Es por demás llamativa la enorme afición que se ha generado alrededor de la segunda bebida con más adeptos en el planeta, después del agua. De unos treinta años a la fecha la ingesta de café se ha visto acrecentada y con ello su consumo cultural. Desde expendios multinacionales hasta barras de especialidad, de turismo alusivo a máquinas domésticas, la dichosa beberecua se ha instalado indefectiblemente en la vida diaria.
Allá por mediados de los 90 ir a un café implicaba codearse con los sabios de la tribu, los veteranos que a punta de periódico y cigarrillos poblaban los contados sitios para dar un sorbo a la taza. No estaban de moda el latte o el macchiato y la chaviza brillaba por su ausencia. Y eran contados los imberbes que, ya fuera por ser almas viejas o ir en busca de un nuevo target pasional, se apersonaban en aquellos sitios.
Pero los tiempos cambiaron. La oferta y la demanda se han disparado y hay para todos los gustos, bolsillos, paladares y resistencias estomacales. El mercado ofrece alternativas que lo mismo potencian el sabor que disfrazan las artimañas. Y la inercia social ha llenado las mesas con gente de todas las edades. Esto ha traído consigo muchos y muy diversos conceptos, para bien y para no tanto.
Canta Serrat en La aristocracia del barrio que cada quien muere a su modo. Aun así, tengo mis reservas sobre los asiduos a cafetines cuya reputación se basa en experiencias. Esos que agregan el nombre del cliente en el vaso y retacan de crema batida, jarabes, leches extravagantes y demás artilugios sus bebidas. Y que cifran el costo de su producto en temas aspiracionales, más que en la calidad de lo que ofrecen.

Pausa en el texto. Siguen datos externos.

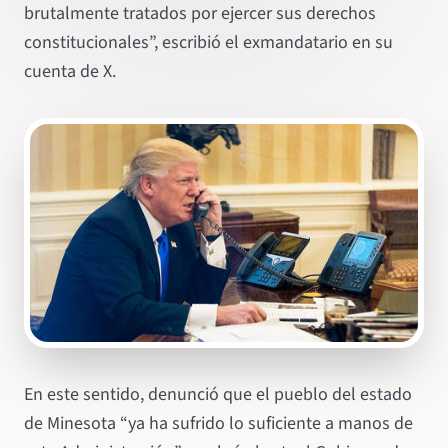
brutalmente tratados por ejercer sus derechos
constitucionales”, escribió el exmandatario en su
cuenta de X.
En este sentido, denunció que el pueblo del estado
de Minesota “ya ha sufrido lo suficiente a manos de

Dicen mis amigochos sommelieres que el mejor vino es el que a uno le gusta. Tal consideración se podría aplicar a casi todo, incluido el café. Y aunque es verdad que la existencia es demasiado corta, no deja de ser curioso que sus mejores tragos suelan ser amargos. Ardientes, espumosos, expresos. Triples, de preferencia. Y sin cortar, desde luego.